Private sector industry leaders speaking at an investment conference yesterday in the capital railed on the high cost of electrical power, which they said was sapping their competitiveness, while state officials offered assurances that state-backed power generation schemes would soon bring prices down.
Addressing a panel on manufacturing at the Cambodia International Business Summit, Sok Chenda Sophea, secretary-general of the Council for the Development of Cambodia (CDC), said the Kingdom’s massive investments into hydropower, and to a lesser extent coal, were reducing the demand on imported electricity. As more projects come online, and more transmission lines are built, industrial consumers should start to see a difference in their electricity bills.
“Cambodia used to import a lot of electricity from Vietnam, but now we have people on the ground investing in transmission lines from power generation sources,” he said. “For example, Bavet will be fully connected to the national grid by next year.”
Sophea expressed confidence that the Kingdom was on track to be fully energy sufficient by as early as next year.
“Last year we were importing 28 percent of our electricity consumption,” he said. “This year it should fall to 25 percent, and we hope by 2018 or 2019 we will be self sufficient when the power projects come online.”
Chea Serey, director-general of the National Bank of Cambodia (NBC), described high electricity costs as the Kingdom’s “biggest challenge on a macroeconomic level”, adding that until prices drop to a manageable level, Cambodia will struggle to be a competitive manufacturing destination among its regional peers.
However, she also expressed optimism that energy development schemes would soon tip the balance towards surplus generation.
“Our energy prices are right now the highest in ASEAN, but I am confident that in five to 10 years it could be lowest in the region,” she said.
Hiroshi Uematsu, CEO of the Phnom Penh SEZ, a private industrial park with nearly 80 tenants, expressed frustration with the high cost and poor reliability of grid energy. He said the government had made little headway in bringing electricity costs down and private sector investments appeared to be the only immediate solution.
“In our SEZ [special economic zone] we are trying to negotiate with the state-owned electricity supply company to let us build our own substation,” he said.
“Right now, we are still facing outages and power cuts, and if it was not for Minebea making a large investment, we would not [have the leverage] to improve our electricity problem.”
Minebea, a Japanese electronics manufacturer, has planned to invest up to $400 million by 2019, with company officials previously highlighting that a secure energy supply agreement was essential to the expansion.
Uematsu added that if the national grid was eventually reliable, these high investment costs and case-by-case negotiations with the state would not be necessary.

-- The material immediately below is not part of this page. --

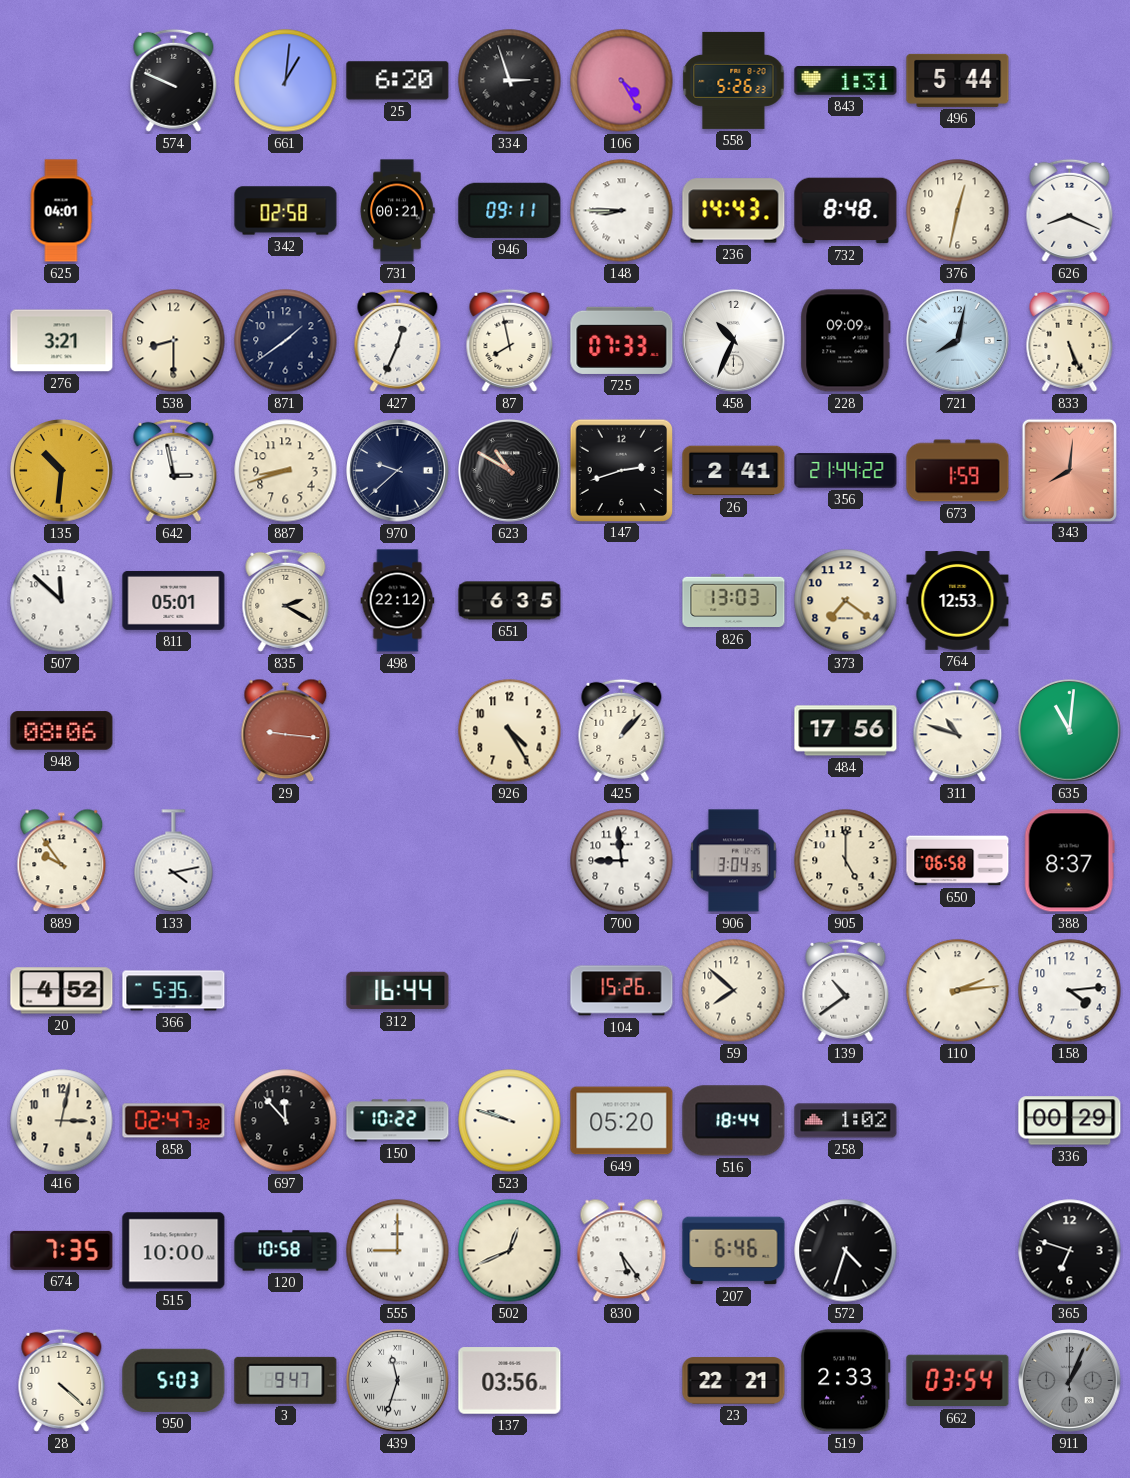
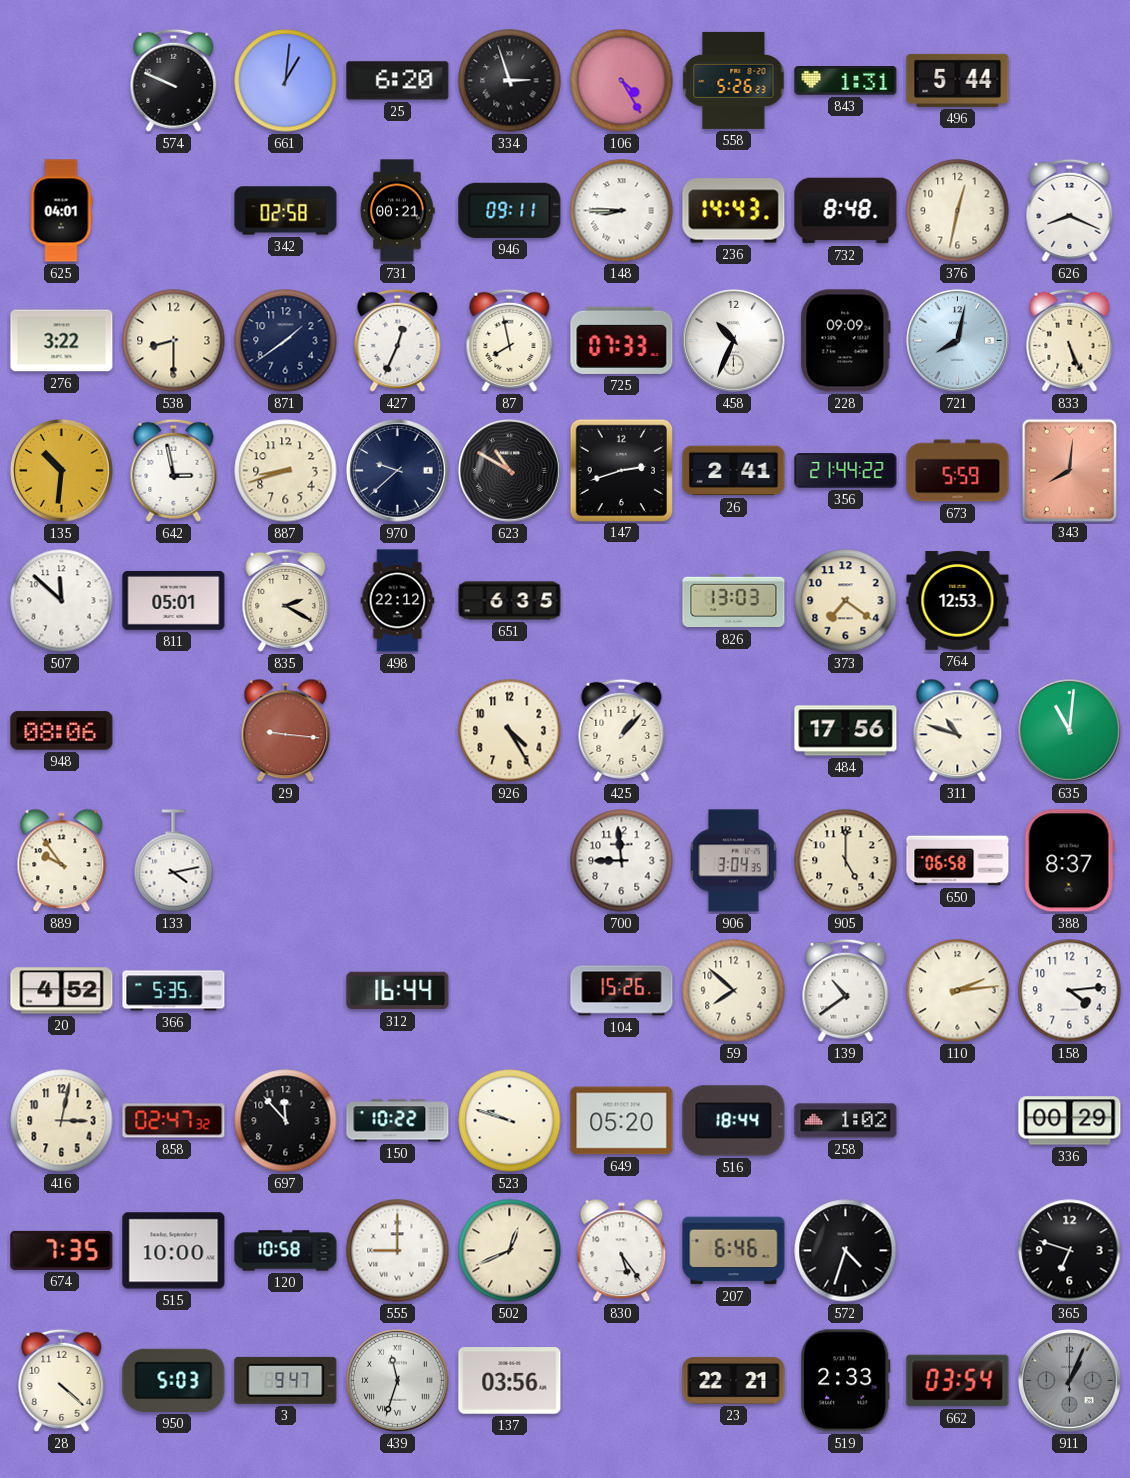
276: 3:21 -> 3:22
673: 1:59 -> 5:59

Piet Holden, founder and CEO of Pactics Group, a garment manufacturer based in Siem Reap, took a harder line against government red tape and what he described as a lack of support to lower electricity prices or encourage private sector solutions.
“A perfect example is that we tried to use renewable [energy], wanting to import 280 solar panels,” he said.
“It took us 18 months to get approval from the CDC to import them with duty-free exemptions. That was 18 months where we couldn’t fully implement our investment into renewables.”
Yet even with the panels in place, the company is still unable to generate a full return on its investment due to the absence of a feed-in tariff, a cashback scheme that pays renewable energy producers for surplus electricity they supply to the grid.
“[The solar array] produces 30 percent of consumption, but we are not allowed by the government to feed that electricity back into the grid over the weekend,” he said.
“That is perfectly good electricity that goes to waste.”